- [Exercise details] Check each line of the entries below for the string "traiteur"; copy every line where it appears.
**********
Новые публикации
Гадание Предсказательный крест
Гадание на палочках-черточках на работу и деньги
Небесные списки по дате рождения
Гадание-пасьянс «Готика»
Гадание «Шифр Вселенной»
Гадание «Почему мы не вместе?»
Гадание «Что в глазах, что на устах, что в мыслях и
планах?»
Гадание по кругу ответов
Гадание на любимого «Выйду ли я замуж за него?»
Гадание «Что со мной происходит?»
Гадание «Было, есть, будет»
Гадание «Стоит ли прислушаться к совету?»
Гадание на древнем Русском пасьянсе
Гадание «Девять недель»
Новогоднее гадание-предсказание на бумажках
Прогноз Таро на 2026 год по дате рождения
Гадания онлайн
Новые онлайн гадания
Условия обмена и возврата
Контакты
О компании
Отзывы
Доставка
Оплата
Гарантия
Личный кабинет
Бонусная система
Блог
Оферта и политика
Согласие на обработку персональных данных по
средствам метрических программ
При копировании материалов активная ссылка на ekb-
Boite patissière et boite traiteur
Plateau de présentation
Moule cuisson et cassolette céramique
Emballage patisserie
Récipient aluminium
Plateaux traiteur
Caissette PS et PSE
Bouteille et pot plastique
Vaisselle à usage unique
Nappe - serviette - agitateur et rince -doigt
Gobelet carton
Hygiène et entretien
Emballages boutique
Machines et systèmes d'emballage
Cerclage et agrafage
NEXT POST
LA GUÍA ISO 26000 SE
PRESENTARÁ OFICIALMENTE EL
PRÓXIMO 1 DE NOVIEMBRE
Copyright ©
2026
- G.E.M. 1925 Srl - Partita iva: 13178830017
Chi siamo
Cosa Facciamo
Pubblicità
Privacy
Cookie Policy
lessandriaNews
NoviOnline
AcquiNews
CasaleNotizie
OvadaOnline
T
**********
- [Response area]
Boite patissière et boite traiteur
Plateaux traiteur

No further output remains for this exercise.